CONSTRAINT BASED ASSOCIATION RULES:
- A data mining process may uncover thousands of rules from a given set of data, most of which end up being unrelated or uninteresting to the users.
- Often, users have a good sense of which “direction” of mining may lead to interesting patterns and the “form” of the patterns or rules they would like to find.
- Thus, a good heuristic is to have the users specify such intuition or expectations as constraints to confine the search space.
- This strategy is known as constraint-based mining.
- Constraint based mining provides
- User Flexibility: provides constraints on what to be mined.
- System Optimization: explores constraints to help efficient mining.
- The constraints can include the following:
- Knowledge type constraints: These specify the type of knowledge to be mined, such as association or correlation.
- Data constraints:These specify the set of task-relevant data.

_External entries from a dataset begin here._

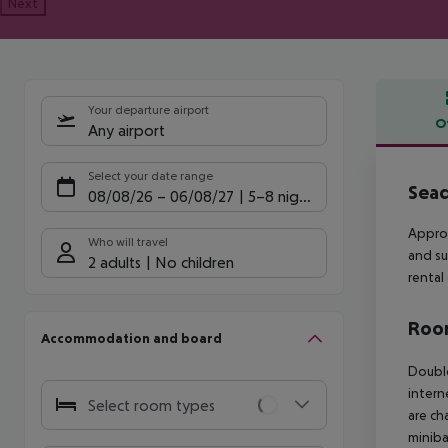
Next
Your departure airport
O
Any airport
Offe
Select your date range
Sead
08/08/26
–
06/08/27
5-8 nights
Approx
Who will travel
and su
2 adults
No children
rental
Room
Accommodation and board
Double
intern
Select room types
are ch
minibar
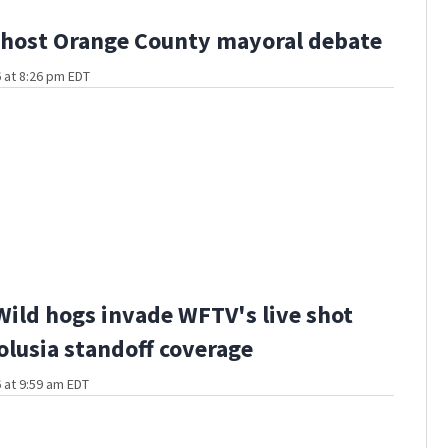
host Orange County mayoral debate
 at 8:26 pm EDT
Wild hogs invade WFTV's live shot
olusia standoff coverage
 at 9:59 am EDT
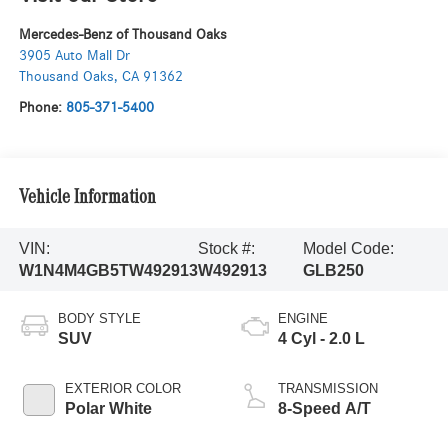
Mercedes-Benz of Thousand Oaks
3905 Auto Mall Dr
Thousand Oaks
,
CA
91362
Phone:
805-371-5400
Vehicle Information
VIN:
Stock #:
Model Code:
W1N4M4GB5TW492913
W492913
GLB250
BODY STYLE
ENGINE
SUV
4 Cyl - 2.0 L
EXTERIOR COLOR
TRANSMISSION
Polar White
8-Speed A/T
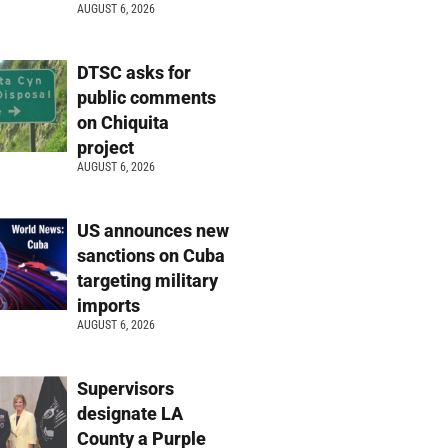
AUGUST 6, 2026
DTSC asks for
public comments
on Chiquita
project
AUGUST 6, 2026
US announces new
sanctions on Cuba
targeting military
imports
AUGUST 6, 2026
Supervisors
designate LA
County a Purple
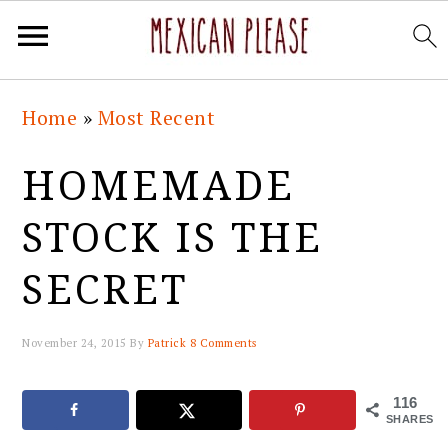
Skip
Skip
Skip
Skip
Home
»
Most Recent
to
to
to
to
primary
main
primary
footer
HOMEMADE
navigation
content
sidebar
STOCK IS THE
SECRET
November 24, 2015
By
Patrick
8 Comments
116
SHARES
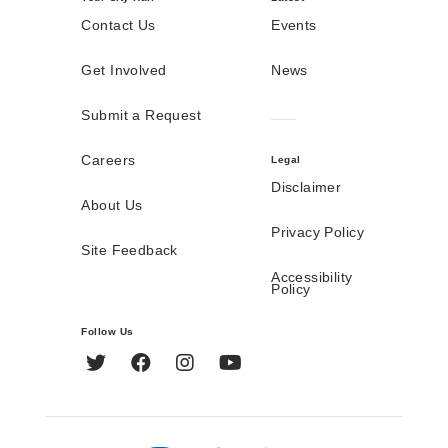
Contact Us
Events
Get Involved
News
Submit a Request
Careers
Legal
Disclaimer
About Us
Privacy Policy
Site Feedback
Accessibility
Policy
Follow Us
Twitter
Facebook
Instagram
YouTube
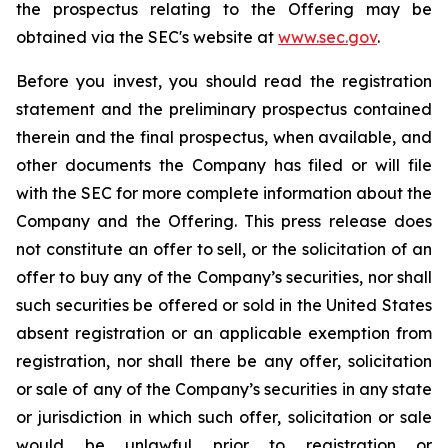
the prospectus relating to the Offering may be
obtained via the SEC's website at
www.sec.gov
.
Before you invest, you should read the registration
statement and the preliminary prospectus contained
therein and the final prospectus, when available, and
other documents the Company has filed or will file
with the SEC for more complete information about the
Company and the Offering. This press release does
not constitute an offer to sell, or the solicitation of an
offer to buy any of the Company’s securities, nor shall
such securities be offered or sold in the United States
absent registration or an applicable exemption from
registration, nor shall there be any offer, solicitation
or sale of any of the Company’s securities in any state
or jurisdiction in which such offer, solicitation or sale
would be unlawful prior to registration or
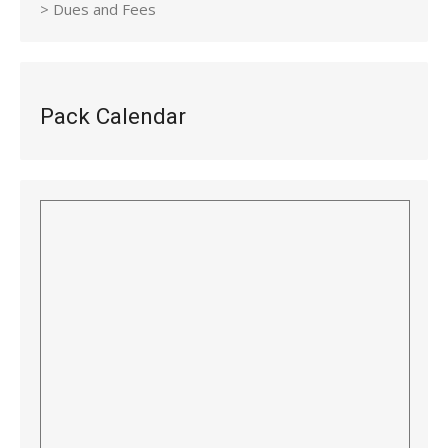
> Dues and Fees
Pack Calendar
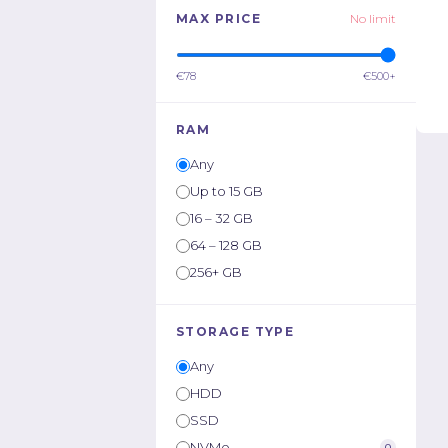
MAX PRICE
No limit
€78
€500+
RAM
Any
Up to 15 GB
16 – 32 GB
64 – 128 GB
256+ GB
STORAGE TYPE
Any
HDD
SSD
NVMe
0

- Dimension/level constraints: These specify the desired dimensions (or attributes) of the data, or levels of the concept hierarchies, to be used in mining.
- Interestingness constraints:
These specify thresholds on statistical measures of rule interestingness, such as support, confidence, and correlation.

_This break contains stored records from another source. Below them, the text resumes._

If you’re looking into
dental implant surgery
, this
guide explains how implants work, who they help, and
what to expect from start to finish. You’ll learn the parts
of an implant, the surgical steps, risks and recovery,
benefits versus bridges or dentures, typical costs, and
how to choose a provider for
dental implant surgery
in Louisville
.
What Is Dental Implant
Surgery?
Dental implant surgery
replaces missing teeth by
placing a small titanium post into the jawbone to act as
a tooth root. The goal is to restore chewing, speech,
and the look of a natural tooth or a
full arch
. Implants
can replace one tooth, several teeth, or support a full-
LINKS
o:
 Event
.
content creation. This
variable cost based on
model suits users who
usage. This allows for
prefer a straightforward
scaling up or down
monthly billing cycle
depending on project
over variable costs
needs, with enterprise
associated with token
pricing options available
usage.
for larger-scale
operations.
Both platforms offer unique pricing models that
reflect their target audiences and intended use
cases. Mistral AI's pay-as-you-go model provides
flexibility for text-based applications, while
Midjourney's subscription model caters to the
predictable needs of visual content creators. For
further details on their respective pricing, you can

- Rule constraints: These specify the form of rules to be mined. Such constraints may be expressed as rule templates, as the maximum or minimum number of predicates that can occur in the rule antecedent or consequent, or as relationships among attributes, attribute values, and/or aggregates.
The above constraints can be specified using a high-level declarative data mining query language and user interface.
Constraint based association rules:
- In order to make the mining process more efficient rule based constraint mining :
- allows users to describe the rules that they would like to uncover.
- provides a sophisticated mining query optimizer that can be used to exploit the constraints specified by the user.
- encourages interactive exploratory mining and analysis.
Constrained frequent pattern mining: Query optimization approach
- Given a frequent pattern mining query with a set of constraints C, the algorithm should be:
- Sound: it only finds frequent sets that satisfy the given constraints C.
- Complete: all frequent sets satisfying the given constraints are found .
- A naïve solution:
- Find all frequent sets and then test them for constraint satisfaction.
- More efficient approaches:
- Analyze the properties of constraints comprehensively.
- Push them as deeply as possible inside the frequent pattern computation.